I'm trying to calculate a likelihood ratio test, but some of the units in the calculation don't make sense to me.
I have a toy 1-dimensional X-meters-long photon detector, and I'm trying to calculate the likelihood that a light is nearby and where it is. The detector reports the x position of where each photon was detected along its length.
In this toy,
- the null flux model $M_n$ is a flat background flux of Y photons/meter, and
- the alternate flux model $M_a$ is the flat background plus a gaussian light source at some position along the detector, also in photons/meter.
The flux models are plotted here:
The likelihood of each model is something like:
$ \log(Likelihood) = N_{pred} - \sum_i \log( P_i ) $
where $N_{pred}$ is the total number of photons predicted by the model, $\sum_i$ is a sum over each detected photon, and $P_i$ is the probability of detecting a photon at the x coordinate where each photon was detected with the model.

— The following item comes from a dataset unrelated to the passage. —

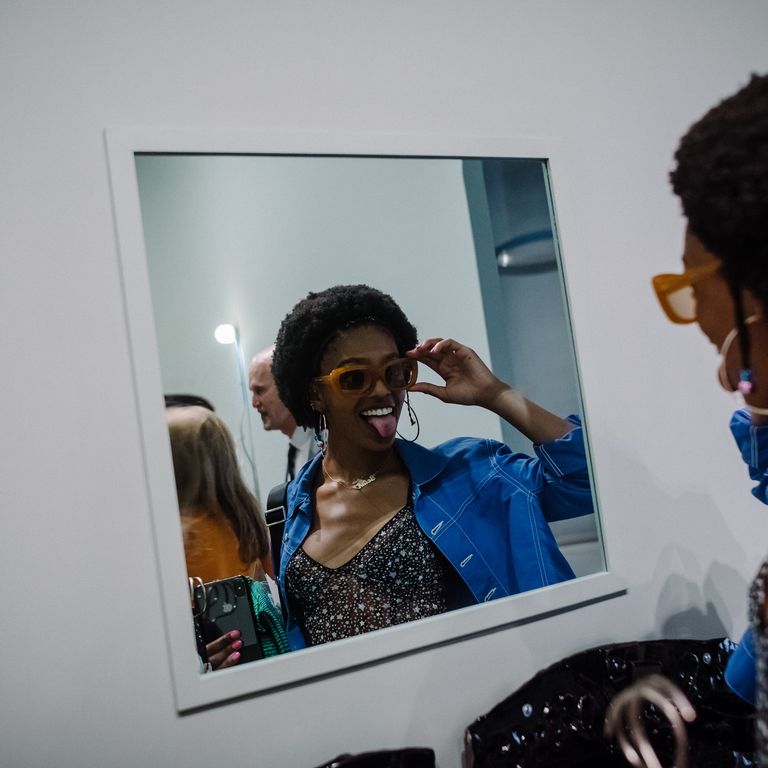 At what (x,y) coordinates should I click in order to perform the action: click on mirror. Please return your answer as a coordinate pair (x, y). Looking at the image, I should click on (263, 146).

This is roughly following the likelihood math used in arxiv 1606.00393.
For calculating $N_{pred}$, I can just integrate the specific (null or alternate) flux model $M$ over the length of the detector:
$ N_{pred} = \int_{x_{min}}^{x_{max}} M \, dx $
Then the model units of photons/meter result in $N_{pred}$ having units of photons, which makes sense.
With Poisson statistics and an unbinned likelihood (so the Poisson $k=0$ or $1$), the probability $P_i$ is something like:
$ P_i(x) = \lambda(x) \, e^{-\lambda(x)} = M(x) \, e^{-M(x)} $
where $\lambda(x)$ is the average number of photons expected by the (null or alternate) model at position x.
What confuses me is that:
- the flux model $M(x)$ is in units of photons/meter, but
- in the $P_i(x)$ Poisson probability, the $\lambda(x)$ should be an average number of photons, so it should have units of photons.
I was pretty sure the Poisson $\lambda$ was supposed to be an average or expected number of photons (or counts or occurrences) of some event happening, rather than the counts/distance my math is trying use.
I talked it over with ChatGPT, and it suggested I could integrate $M$ over a tiny length centered on each photon's x position, then divide by the tiny length, but that would give a $\lambda$ of (photons/meter) * meter / meter, which doesn't seem to fix the units issue.
Some possible explanations:
- I've made a small mistake somewhere involving units, or
- I've made a large mistake somewhere involving the likelihood setup, or
- there's some hand-wavy units shenanigans happening ("of course taking a log of a likelihood is totally unit safe..."), or
- its fine to use photons/meter as $\lambda$, and I've reached Semantic satiation with this problem.
What are the right units for $\lambda(x)$ in $P_i(x)$, and how do I get there from $M(x)$?